Task details
Below are some records. Return exactly the lines from the one with "Identify the location of Home." to the one with "Task: Click on the News", and nothing else.

Saved entries
= Beginning of Section =
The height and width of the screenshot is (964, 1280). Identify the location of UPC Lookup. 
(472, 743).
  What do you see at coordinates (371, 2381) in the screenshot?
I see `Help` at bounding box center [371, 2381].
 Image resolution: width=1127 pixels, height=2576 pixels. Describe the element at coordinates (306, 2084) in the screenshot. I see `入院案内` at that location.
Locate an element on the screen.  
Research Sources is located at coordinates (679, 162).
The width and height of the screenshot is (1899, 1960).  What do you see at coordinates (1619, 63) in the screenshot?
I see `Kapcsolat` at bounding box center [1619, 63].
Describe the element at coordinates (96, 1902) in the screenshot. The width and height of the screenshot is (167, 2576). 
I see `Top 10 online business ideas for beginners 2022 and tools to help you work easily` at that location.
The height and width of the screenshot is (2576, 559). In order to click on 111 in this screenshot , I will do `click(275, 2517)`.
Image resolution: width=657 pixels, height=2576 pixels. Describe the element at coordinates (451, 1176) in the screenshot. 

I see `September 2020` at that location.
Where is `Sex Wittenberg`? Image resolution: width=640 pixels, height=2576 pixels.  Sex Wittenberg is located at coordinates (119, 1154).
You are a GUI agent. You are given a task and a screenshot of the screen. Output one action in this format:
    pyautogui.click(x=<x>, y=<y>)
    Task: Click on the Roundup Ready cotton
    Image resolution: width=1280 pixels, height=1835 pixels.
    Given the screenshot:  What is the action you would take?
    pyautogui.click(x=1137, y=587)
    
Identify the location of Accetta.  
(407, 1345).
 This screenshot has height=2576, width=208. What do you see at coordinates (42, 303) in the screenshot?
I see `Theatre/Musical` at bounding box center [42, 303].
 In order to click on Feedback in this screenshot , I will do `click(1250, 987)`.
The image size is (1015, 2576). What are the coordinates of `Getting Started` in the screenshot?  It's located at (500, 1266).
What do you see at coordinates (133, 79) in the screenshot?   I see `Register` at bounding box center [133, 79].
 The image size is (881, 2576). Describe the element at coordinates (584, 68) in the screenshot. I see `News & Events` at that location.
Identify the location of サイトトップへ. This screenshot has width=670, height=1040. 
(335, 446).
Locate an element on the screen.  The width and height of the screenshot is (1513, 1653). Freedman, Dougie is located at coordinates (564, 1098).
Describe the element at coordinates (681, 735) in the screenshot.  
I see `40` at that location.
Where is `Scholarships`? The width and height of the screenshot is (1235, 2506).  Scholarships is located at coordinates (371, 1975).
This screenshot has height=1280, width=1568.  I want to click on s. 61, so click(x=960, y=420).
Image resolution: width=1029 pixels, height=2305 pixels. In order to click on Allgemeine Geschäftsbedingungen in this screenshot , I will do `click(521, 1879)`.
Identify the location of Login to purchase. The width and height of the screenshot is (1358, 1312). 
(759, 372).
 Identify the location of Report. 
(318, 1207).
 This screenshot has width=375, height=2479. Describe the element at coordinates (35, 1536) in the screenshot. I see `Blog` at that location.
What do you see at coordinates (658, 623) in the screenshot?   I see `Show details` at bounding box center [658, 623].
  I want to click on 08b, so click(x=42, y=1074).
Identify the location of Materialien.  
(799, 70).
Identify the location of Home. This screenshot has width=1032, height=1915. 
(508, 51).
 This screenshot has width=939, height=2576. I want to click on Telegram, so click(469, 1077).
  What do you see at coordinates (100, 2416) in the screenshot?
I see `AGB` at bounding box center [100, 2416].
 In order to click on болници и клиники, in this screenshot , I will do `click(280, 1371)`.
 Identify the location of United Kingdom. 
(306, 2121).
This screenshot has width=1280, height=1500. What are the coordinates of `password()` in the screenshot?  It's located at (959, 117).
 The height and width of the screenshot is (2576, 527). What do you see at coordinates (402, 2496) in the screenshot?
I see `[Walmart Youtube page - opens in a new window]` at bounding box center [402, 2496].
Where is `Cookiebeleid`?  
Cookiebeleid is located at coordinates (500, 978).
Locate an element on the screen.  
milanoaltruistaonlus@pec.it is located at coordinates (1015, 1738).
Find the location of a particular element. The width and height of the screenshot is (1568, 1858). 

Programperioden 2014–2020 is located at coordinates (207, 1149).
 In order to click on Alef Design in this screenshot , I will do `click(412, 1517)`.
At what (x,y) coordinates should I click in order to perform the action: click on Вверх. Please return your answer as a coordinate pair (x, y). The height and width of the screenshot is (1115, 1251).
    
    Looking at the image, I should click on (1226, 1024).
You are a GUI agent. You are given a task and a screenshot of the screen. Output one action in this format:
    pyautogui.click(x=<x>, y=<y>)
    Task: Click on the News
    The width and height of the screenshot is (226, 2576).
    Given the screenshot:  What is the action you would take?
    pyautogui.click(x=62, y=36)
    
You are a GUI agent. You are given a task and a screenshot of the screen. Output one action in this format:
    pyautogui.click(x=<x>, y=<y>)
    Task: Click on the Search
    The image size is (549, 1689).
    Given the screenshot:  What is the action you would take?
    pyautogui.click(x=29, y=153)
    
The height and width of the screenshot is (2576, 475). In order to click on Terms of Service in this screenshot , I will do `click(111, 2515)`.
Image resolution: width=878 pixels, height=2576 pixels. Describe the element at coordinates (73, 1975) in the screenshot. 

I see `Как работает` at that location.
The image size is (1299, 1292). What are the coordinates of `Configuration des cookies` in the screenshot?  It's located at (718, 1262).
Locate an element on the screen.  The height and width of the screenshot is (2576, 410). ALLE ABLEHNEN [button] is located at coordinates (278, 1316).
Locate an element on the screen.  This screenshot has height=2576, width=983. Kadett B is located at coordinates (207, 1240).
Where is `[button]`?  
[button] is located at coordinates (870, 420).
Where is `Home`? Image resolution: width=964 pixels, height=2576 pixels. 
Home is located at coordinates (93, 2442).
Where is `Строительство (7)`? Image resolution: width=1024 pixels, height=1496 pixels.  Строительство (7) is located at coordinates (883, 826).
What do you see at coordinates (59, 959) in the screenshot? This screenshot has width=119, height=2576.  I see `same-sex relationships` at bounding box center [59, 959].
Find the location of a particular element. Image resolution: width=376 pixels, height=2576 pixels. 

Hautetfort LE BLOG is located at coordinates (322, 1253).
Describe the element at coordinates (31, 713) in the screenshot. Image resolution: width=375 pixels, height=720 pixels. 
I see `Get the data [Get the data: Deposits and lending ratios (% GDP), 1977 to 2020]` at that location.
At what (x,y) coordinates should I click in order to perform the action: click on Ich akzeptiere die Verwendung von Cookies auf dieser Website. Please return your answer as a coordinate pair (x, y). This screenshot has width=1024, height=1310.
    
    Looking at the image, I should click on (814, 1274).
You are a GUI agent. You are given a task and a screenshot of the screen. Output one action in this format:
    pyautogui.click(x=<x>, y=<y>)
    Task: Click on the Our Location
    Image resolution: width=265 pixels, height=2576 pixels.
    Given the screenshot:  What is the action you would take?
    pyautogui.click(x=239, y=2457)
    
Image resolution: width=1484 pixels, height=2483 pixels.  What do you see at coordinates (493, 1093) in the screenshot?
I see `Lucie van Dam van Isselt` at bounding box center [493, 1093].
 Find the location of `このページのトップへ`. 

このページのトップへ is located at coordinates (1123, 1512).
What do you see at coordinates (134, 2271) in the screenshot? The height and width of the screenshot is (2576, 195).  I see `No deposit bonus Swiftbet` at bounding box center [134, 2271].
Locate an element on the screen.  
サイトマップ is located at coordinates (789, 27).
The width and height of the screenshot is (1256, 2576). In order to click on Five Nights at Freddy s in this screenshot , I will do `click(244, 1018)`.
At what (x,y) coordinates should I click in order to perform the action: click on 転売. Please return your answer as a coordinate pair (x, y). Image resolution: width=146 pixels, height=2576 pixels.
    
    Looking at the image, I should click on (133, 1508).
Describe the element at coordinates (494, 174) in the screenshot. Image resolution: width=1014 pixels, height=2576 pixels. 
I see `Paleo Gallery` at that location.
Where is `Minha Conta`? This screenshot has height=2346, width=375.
= End of Section =
Exercise output
Identify the location of Home. This screenshot has width=1032, height=1915. 
(508, 51).
 This screenshot has width=939, height=2576. I want to click on Telegram, so click(469, 1077).
  What do you see at coordinates (100, 2416) in the screenshot?
I see `AGB` at bounding box center [100, 2416].
 In order to click on болници и клиники, in this screenshot , I will do `click(280, 1371)`.
 Identify the location of United Kingdom. 
(306, 2121).
This screenshot has width=1280, height=1500. What are the coordinates of `password()` in the screenshot?  It's located at (959, 117).
 The height and width of the screenshot is (2576, 527). What do you see at coordinates (402, 2496) in the screenshot?
I see `[Walmart Youtube page - opens in a new window]` at bounding box center [402, 2496].
Where is `Cookiebeleid`?  
Cookiebeleid is located at coordinates (500, 978).
Locate an element on the screen.  
milanoaltruistaonlus@pec.it is located at coordinates (1015, 1738).
Find the location of a particular element. The width and height of the screenshot is (1568, 1858). 

Programperioden 2014–2020 is located at coordinates (207, 1149).
 In order to click on Alef Design in this screenshot , I will do `click(412, 1517)`.
At what (x,y) coordinates should I click in order to perform the action: click on Вверх. Please return your answer as a coordinate pair (x, y). The height and width of the screenshot is (1115, 1251).
    
    Looking at the image, I should click on (1226, 1024).
You are a GUI agent. You are given a task and a screenshot of the screen. Output one action in this format:
    pyautogui.click(x=<x>, y=<y>)
    Task: Click on the News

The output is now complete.